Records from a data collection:
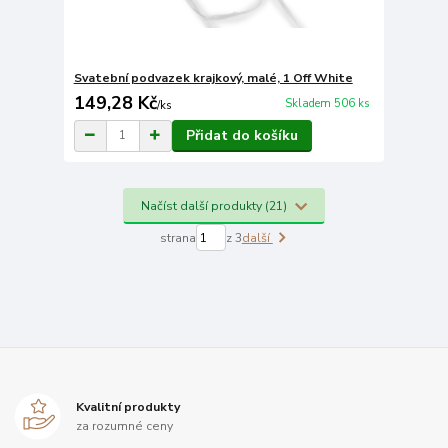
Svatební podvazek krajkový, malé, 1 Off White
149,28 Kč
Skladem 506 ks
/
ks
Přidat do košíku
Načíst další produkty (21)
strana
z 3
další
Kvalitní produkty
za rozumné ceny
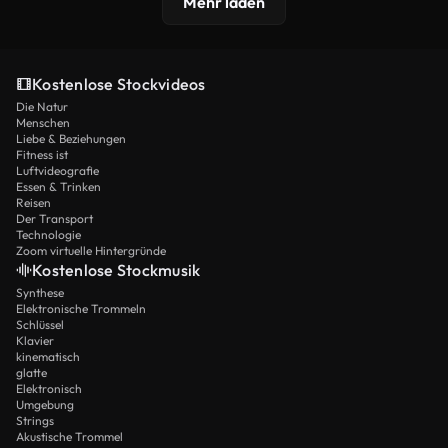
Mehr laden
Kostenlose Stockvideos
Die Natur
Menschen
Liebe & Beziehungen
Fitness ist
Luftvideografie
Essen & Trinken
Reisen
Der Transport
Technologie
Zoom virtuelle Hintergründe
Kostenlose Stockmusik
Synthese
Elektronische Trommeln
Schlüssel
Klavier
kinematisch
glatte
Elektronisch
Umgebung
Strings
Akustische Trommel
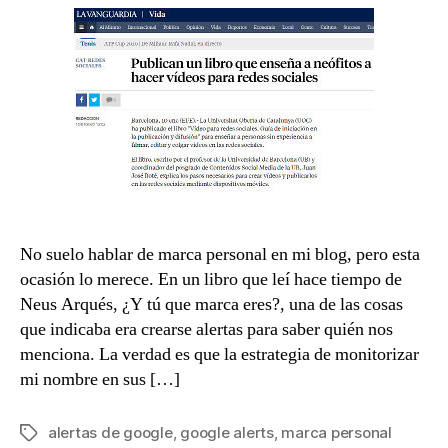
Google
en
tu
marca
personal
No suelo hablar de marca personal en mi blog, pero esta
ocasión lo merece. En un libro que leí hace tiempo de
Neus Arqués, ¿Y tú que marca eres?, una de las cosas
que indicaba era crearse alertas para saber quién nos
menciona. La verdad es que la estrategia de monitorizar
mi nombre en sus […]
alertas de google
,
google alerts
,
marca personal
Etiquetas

==

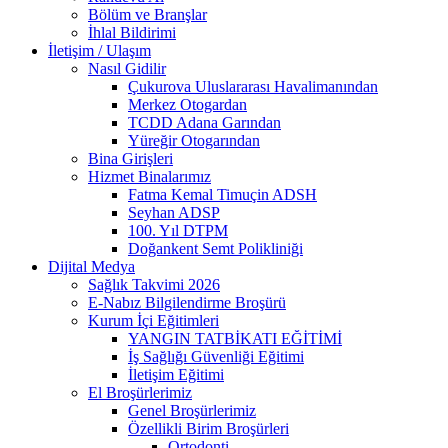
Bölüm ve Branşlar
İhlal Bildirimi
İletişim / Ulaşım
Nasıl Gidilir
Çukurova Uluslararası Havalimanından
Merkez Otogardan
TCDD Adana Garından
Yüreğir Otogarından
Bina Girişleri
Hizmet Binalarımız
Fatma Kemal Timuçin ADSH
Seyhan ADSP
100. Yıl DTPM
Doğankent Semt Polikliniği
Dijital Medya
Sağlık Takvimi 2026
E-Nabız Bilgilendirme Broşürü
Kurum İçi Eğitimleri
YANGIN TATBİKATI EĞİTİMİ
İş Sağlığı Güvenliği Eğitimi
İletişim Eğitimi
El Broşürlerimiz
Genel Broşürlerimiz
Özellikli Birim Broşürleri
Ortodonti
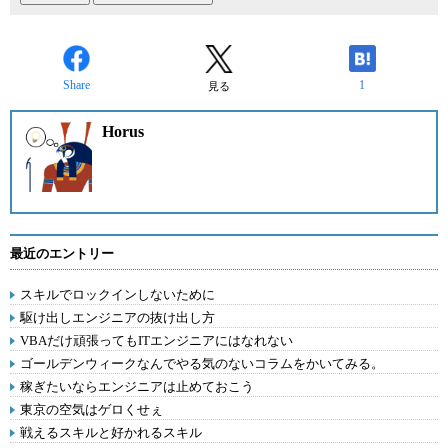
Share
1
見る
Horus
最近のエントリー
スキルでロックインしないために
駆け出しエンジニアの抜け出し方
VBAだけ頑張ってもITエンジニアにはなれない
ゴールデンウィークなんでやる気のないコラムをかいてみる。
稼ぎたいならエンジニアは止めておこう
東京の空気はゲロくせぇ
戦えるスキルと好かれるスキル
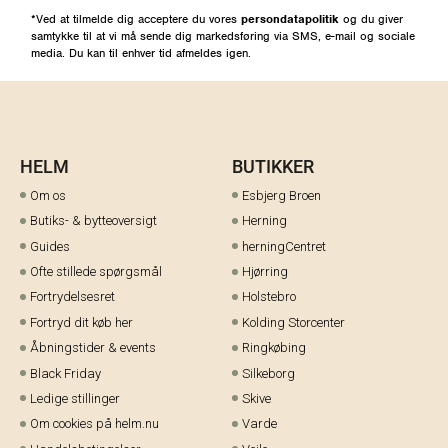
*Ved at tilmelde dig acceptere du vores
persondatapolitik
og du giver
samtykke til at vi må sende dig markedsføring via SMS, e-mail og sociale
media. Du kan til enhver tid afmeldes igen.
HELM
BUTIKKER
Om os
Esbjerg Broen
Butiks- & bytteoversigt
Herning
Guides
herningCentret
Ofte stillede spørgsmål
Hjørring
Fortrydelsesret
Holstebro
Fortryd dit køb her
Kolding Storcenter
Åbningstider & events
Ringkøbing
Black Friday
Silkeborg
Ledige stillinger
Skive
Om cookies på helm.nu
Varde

Exercise details:
Go through the entries and report every line with the string "marca".

Response box:
marca
No suelo hablar de marca personal en mi blog, pero esta
Neus Arqués, ¿Y tú que marca eres?, una de las cosas
marca personal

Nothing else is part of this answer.